It's $4$. For $3,2,1$ it's easy to find that A-wins. A marks the center and remain just some cases to check. We will show that no matter how $A$ marks a unit square then $B$ can mark two units so that any placement can't cover a $magical\ unit \ square$. Then 5 units are not covered and since $20=2(mod3)$, we get two more points that are not covered. $X-(x,y)$-means $X$ marks unit $(x,y)$, cartesian coordinates. We study the bottom right $3x3$ square. 1)If $A-(3,3)$ then $B-(4,2)$ and if $A-(5,1)$ then $B-(5,3)$ and we find $magical\ unit\ s.-(5,2)$ else $B-(4,1)$ and we find $magical\ unit\ s.-(5,1)$. 2)If $A$ marks one from $(5,3),(4,2),(4,1)$ then $B$ marks the other two and we get two magical points $(5,1)(5,2)$.If $A$ marked one $magical\ point$ then the other still remains. If A marks one from $(5,2),(4,2),(3,1)$ is done the same way. 3)If $A-(5,1) $ then $B-(4,2)$. 3.1)$A-(4,1)$ then $B-(4,3)$ and we find $magical\ unit\ s.-(5,2)$. 3.2) $A-(5,2)$ then $B-(3,2)$ and we find $magical\ unit\ s.-(4,1)$. 3.3)$A$ marks any other unit, then $B-(4,3)$ and we find $magical\ unit\ s.-(5,2)$. 4) If $A-(4,3)$ then $B-(4,1),(4,2)$ and we find $magical\ unit\ s.-(5,1),(5,2)$. Case $A-(3,2)$ is done the same way. 5) If $A-(5,3)$ then $B-(4,1),(4,2)$ and we find $magical\ unit\ s.-(5,1),(5,2)$. Case $A-(3,1)$ is done the same way.

How many students could solve this problem in the olympiad?

You can see from official results http://www.dms.rs/jbmo/results/results.html

The following solution (for k = 4) was found by a French student. Its originality lies in the fact that B's winning strategy is non-interactive, i.e. does not depend on which squares were marked by A. It is the following. Let us number the columns of the square from A to E, and the lines from 1 to 5. For instance, A1, A5, E1, E5 are the corners of the board. Regardless of what A does, B plays so that the squares B3 and C2 be marked. Then, suppose that two additional squares are marked and that there exists a perfect tiling of unmarked squares with L-shapes: 1. At least one of A1, A2, B1, B2 must be marked. 2. For symmetry reasons, and since at most one of A3, A5, C1, E1 is marked, assume that neither A3 nor A5 is marked. 3. Since covering A3 with the L-shape {A3,A4,B4} would leave A5 untilable, the square A3 has to be covered by a L-shape {A3,A2,B2}. 4. Consequently, A1 and B1 have to be marked, and neither C1 nor E1 is marked. 5. Like in item 3, since neither C1 nor E1 is marked, then A1 and A2 have to be marked. 6. This makes too many marked squares, which shows that, regardless of which squares (in addition to B3 and C2) had been marked, no perfect tiling of unmarked squares with L-shapes worked.

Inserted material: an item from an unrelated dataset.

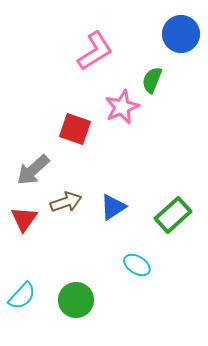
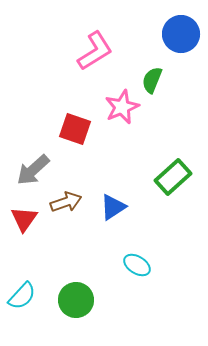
green rectangle: moved 38 px up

Arslan wrote: How many students could solve this problem in the olympiad? It's not a too hard problem for last problem.

It can be solved by colouring the squares.

The proposer of that problem is the same with the proposer of this year's BMO combinatorics problem, Dimitris Christofides (Demetres in this forum) from Cyprus.